= Task item =
Look through the records, and wherever the string "тваринами" turns up, copy out that line.

(Dataset excerpts)
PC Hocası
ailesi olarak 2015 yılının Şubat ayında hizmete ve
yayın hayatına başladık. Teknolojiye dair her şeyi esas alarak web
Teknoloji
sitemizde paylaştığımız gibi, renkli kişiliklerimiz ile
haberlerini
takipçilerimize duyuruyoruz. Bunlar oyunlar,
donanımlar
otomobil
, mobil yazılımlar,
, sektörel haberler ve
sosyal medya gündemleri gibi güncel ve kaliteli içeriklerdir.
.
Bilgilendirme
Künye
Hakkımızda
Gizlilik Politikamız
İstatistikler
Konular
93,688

* * *

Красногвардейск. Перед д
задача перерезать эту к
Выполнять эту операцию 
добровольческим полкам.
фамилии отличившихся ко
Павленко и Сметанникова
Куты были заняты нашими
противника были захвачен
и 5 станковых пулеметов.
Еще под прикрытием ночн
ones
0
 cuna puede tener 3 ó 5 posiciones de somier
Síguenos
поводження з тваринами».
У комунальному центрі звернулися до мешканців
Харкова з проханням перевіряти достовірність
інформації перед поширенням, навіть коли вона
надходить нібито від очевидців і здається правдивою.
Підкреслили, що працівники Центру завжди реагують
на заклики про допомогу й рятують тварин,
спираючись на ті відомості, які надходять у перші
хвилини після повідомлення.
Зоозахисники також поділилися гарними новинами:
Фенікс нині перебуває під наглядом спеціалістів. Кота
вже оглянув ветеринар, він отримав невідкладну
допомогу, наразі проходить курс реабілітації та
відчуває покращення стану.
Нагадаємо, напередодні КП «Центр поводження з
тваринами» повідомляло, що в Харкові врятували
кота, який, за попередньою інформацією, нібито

= Worked solution =
поводження з тваринами».
тваринами» повідомляло, що в Харкові врятували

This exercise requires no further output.